[Data items]
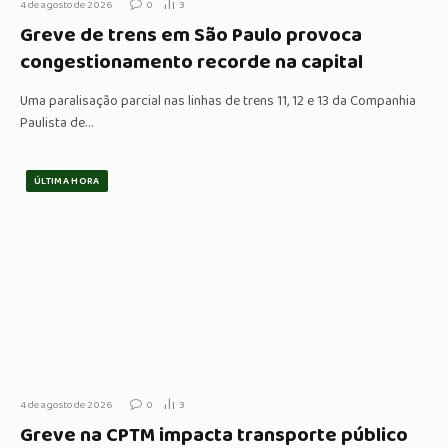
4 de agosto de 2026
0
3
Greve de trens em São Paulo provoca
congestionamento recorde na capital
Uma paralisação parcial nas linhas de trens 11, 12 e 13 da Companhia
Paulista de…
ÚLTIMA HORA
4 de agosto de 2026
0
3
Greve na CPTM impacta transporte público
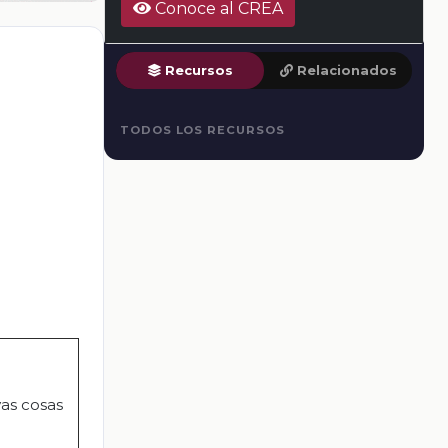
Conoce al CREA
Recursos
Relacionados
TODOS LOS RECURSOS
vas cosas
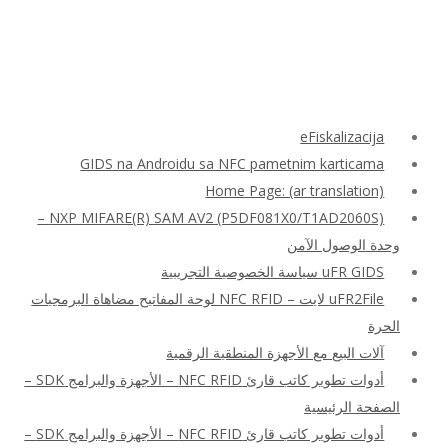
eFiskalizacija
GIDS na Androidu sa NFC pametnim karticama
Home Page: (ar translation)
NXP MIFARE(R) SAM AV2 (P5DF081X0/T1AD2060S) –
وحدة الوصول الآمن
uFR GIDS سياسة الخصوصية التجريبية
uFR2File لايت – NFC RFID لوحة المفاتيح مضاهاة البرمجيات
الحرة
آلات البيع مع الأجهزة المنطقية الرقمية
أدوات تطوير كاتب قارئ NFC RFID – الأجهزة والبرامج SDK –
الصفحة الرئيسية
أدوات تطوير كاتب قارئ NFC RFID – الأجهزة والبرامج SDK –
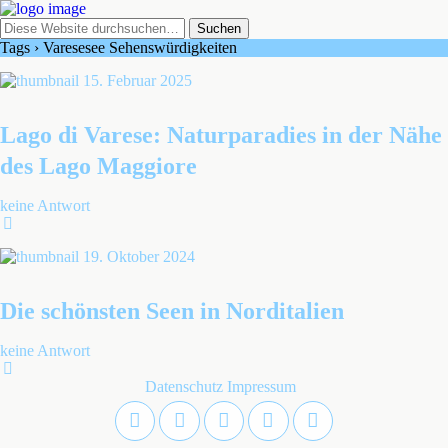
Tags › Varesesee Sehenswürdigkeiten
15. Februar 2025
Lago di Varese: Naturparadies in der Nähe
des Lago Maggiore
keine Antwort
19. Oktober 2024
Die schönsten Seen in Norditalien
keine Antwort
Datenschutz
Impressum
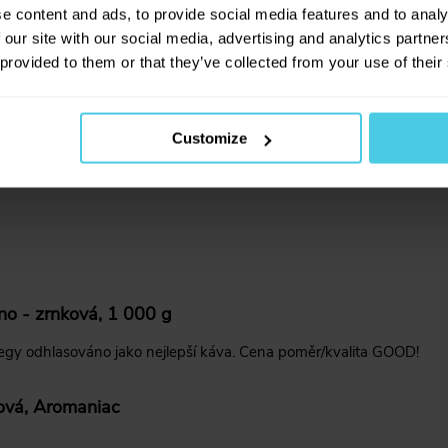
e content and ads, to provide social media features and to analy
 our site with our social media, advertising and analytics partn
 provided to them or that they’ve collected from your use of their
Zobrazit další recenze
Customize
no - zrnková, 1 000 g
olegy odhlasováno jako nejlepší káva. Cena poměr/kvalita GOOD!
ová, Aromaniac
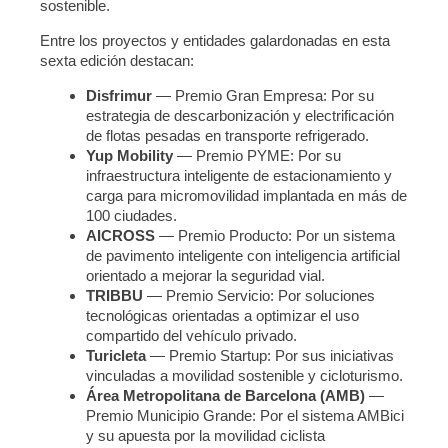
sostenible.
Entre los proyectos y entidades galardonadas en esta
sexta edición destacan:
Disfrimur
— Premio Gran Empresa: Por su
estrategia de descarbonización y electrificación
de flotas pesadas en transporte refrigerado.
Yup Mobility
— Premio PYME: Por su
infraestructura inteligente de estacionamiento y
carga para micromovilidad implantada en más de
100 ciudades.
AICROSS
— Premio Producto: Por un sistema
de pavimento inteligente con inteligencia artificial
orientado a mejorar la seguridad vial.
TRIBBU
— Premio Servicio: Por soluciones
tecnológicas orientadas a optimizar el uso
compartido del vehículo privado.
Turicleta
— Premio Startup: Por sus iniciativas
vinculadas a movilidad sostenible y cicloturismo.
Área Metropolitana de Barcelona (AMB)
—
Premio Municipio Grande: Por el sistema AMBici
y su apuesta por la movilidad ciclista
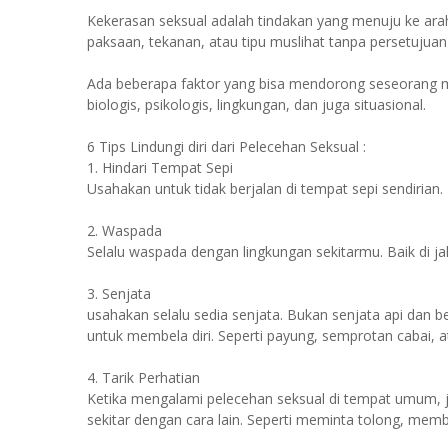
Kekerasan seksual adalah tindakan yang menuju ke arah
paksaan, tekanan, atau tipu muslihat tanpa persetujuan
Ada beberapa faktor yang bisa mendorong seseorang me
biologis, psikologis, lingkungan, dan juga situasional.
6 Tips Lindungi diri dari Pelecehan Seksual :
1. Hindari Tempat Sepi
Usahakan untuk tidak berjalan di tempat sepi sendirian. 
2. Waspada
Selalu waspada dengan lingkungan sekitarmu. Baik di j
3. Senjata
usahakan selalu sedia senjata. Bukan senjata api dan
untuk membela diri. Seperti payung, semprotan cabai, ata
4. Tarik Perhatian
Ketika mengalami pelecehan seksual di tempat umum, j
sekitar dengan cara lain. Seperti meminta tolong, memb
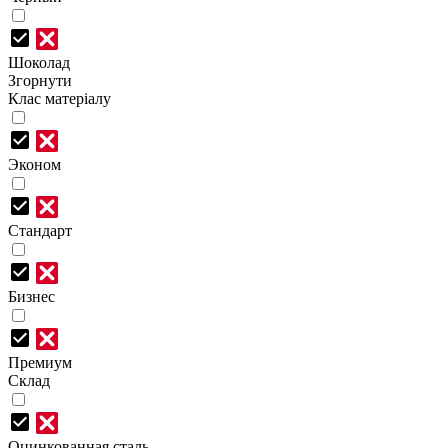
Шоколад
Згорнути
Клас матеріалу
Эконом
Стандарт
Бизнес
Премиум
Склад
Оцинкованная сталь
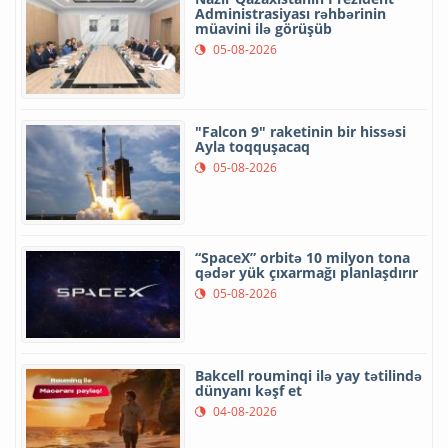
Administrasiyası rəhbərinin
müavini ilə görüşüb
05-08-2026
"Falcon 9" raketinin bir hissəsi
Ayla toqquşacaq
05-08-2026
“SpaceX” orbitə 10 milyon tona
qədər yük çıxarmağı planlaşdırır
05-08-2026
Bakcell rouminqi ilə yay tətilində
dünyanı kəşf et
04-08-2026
---
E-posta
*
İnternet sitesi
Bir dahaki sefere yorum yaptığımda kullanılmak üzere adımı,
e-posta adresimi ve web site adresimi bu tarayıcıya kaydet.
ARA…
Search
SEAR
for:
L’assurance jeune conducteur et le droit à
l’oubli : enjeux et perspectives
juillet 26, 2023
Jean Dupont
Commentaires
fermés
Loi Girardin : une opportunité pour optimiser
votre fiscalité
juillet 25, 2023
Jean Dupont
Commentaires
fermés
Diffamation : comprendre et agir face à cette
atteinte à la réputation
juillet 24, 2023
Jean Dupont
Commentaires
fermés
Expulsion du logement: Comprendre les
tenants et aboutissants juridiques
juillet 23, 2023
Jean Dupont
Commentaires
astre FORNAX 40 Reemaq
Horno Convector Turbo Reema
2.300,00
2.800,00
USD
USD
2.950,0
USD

● Task item: Pictures are to be left out. Write out only the lines above starting at the one with "de flotas pesadas en transporte refrigerado." and ending at the one with "biologis, psikologis, lingkungan, dan", both lines included, exactly.

● Result of this task:
de flotas pesadas en transporte refrigerado.
Yup Mobility
— Premio PYME: Por su
infraestructura inteligente de estacionamiento y
carga para micromovilidad implantada en más de
100 ciudades.
AICROSS
— Premio Producto: Por un sistema
de pavimento inteligente con inteligencia artificial
orientado a mejorar la seguridad vial.
TRIBBU
— Premio Servicio: Por soluciones
tecnológicas orientadas a optimizar el uso
compartido del vehículo privado.
Turicleta
— Premio Startup: Por sus iniciativas
vinculadas a movilidad sostenible y cicloturismo.
Área Metropolitana de Barcelona (AMB)
—
Premio Municipio Grande: Por el sistema AMBici
y su apuesta por la movilidad ciclista
Kekerasan seksual adalah tindakan yang menuju ke arah
paksaan, tekanan, atau tipu muslihat tanpa persetujuan
Ada beberapa faktor yang bisa mendorong seseorang me
biologis, psikologis, lingkungan, dan juga situasional.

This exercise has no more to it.